Building Teen’s Social Skills with Friends
By adolescence, the time spent with peers is greater than the time spent with adults, including parents. Friendships are very important to teens. As they prepare to pull away from their parents, youth need the acceptance and support of their friends. In addition to offering general companionship, adolescent friendships help teens develop conflict resolution skills and provide stability during transitions as they have someone who is going through the same situations. Adolescents with good friends have higher academic achievement and self esteem, and they are less likely to drop out of school or get involved in risky behaviors.
Social skills are important to the development of youth. Less socially successful children can be aggressive, impatient, critical, demanding, or bossy. They may talk too much or not at all.
Children who are socially successful have certain skills:
- They know how to break the ice. They are comfortable introducing themselves or inviting someone to join them in an activity.
- They manage conflict well. They find ways to compromise, while standing up for themselves against unreasonable demands.
- They express interest in their friends. They listen, make eye contact, talk, and offer help.
Improving Your Teen’s Social Skills
While social skills aren’t taught in a classroom, parents can improve their child’s social skills with the following techniques:
- Set limits and ground rules. Well-behaved children are more likely to make good friends.
- Role model being a good friend to others.
- Encourage participation in new groups. Getting involved in activities is a great way to meet people with similar interests.
- Gently point out behavior or attitudes that may turn potential friends away.

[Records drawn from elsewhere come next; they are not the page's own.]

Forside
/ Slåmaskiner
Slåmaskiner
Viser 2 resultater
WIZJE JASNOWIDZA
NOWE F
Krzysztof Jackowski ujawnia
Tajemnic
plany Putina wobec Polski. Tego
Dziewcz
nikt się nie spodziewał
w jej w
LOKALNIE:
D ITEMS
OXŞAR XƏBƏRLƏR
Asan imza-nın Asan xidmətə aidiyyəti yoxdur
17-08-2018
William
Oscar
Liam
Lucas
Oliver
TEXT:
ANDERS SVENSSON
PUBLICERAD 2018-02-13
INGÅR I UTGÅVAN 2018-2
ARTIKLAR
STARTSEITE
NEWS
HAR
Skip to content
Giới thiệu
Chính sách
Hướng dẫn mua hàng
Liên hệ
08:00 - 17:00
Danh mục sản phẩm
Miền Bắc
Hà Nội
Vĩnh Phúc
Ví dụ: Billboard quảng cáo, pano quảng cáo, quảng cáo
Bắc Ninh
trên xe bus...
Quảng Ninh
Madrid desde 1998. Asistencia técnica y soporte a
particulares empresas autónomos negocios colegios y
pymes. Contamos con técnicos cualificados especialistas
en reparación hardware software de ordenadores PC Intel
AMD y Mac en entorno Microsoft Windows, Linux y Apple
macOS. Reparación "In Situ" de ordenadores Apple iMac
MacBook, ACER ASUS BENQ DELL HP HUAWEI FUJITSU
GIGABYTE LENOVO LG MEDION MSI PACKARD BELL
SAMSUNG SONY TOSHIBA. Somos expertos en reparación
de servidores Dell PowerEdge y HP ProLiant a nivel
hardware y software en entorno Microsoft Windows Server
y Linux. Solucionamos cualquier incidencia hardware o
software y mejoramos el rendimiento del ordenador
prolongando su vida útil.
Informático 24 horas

Remind him or her of the importance of a friendly smile and eye contact.
- Talk to your child about what qualities a good friend possesses. True friends are honest, supportive, trustworthy, caring, a good listener, loyal, and forgiving. Your teen should expect this type of treatment from their friends and offer the same treatment to their friends.
- Occasionally include your teen’s friends in family outings or game nights.
As you probably know, teenagers are on an emotional roller coaster. They can overreact, be moody, and sometimes be difficult to be around, all of which can cause bumps in their friendships. Do not be surprised that adolescents experience drama in their interactions that would be unheard of in the adult world. When your child’s relationships get volatile, the key is help your teen deal responsibly with her emotions (i.e. expressing her feelings rather than taking an action of revenge). Encourage your teen to understand the problem from the friend’s point of view and brainstorm possible solutions.
Signs of Pitfalls
Unfortunately, your teen can become involved in a toxic friendship without even realizing it. Be sure to inform your child that true friends will make them feel good about themselves. If your teen becomes involved with someone who teases, belittles, gossips about, competes with, tries to control, and/or lies to your child, advise them about “frenemies” and help them distance themselves from that relationship. If this is your situation, please read our previous blog: Teenage Frenemies.
Healthy friendships are a joy and vitally important during adolescence. However, while parents may want their teen to have those healthy relationships, they should also encourage their child to have a mind of their own. This will help them successfully navigate peer pressure and manage conflict. Be careful that you don’t push your teen to join a certain group of friends, or take part in certain “cool” activities, because you think they will be happier. Instead, teach your child that it is okay for friends to disagree or have different interests, beliefs, or tastes in clothing, music, and hobbies. Encourage teens to seek their own path and find friends that respect their individuality and are nice to be around.